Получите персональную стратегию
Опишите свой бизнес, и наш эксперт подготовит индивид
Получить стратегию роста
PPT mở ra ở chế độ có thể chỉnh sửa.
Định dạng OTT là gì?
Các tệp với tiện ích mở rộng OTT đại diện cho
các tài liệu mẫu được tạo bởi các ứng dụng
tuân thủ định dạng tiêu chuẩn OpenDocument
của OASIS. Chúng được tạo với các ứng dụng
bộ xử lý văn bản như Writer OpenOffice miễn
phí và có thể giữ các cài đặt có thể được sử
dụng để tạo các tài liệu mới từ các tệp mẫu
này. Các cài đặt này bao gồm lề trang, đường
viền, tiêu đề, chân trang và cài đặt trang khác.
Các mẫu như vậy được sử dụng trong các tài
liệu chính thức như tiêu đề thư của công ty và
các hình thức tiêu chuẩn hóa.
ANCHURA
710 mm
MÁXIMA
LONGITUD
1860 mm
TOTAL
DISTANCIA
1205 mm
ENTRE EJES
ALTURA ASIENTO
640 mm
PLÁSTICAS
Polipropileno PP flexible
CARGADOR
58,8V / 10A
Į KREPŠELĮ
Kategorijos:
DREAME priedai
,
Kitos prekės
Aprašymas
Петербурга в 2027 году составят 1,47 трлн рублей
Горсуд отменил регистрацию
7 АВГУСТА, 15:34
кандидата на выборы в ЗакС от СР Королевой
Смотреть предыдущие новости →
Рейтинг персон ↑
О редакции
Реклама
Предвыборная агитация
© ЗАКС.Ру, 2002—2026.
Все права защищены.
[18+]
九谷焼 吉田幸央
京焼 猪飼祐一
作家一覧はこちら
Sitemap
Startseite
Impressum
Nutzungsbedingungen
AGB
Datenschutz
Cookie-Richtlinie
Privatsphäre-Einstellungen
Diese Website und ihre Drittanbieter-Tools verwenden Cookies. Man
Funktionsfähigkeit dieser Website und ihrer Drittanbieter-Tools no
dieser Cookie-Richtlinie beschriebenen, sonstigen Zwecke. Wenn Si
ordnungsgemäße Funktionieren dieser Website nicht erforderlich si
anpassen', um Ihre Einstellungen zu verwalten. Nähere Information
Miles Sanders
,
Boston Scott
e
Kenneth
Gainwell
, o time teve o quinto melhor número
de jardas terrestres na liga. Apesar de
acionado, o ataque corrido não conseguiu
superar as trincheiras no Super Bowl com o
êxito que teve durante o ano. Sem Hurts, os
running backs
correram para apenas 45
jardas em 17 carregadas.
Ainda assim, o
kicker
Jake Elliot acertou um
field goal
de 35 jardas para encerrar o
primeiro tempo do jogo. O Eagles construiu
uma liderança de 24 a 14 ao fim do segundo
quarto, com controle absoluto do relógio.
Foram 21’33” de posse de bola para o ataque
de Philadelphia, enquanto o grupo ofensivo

Exercise:
Based on the records above, how many lines hold the string "стратегию"? Answer with the number by itself.

Answer to the exercise:
2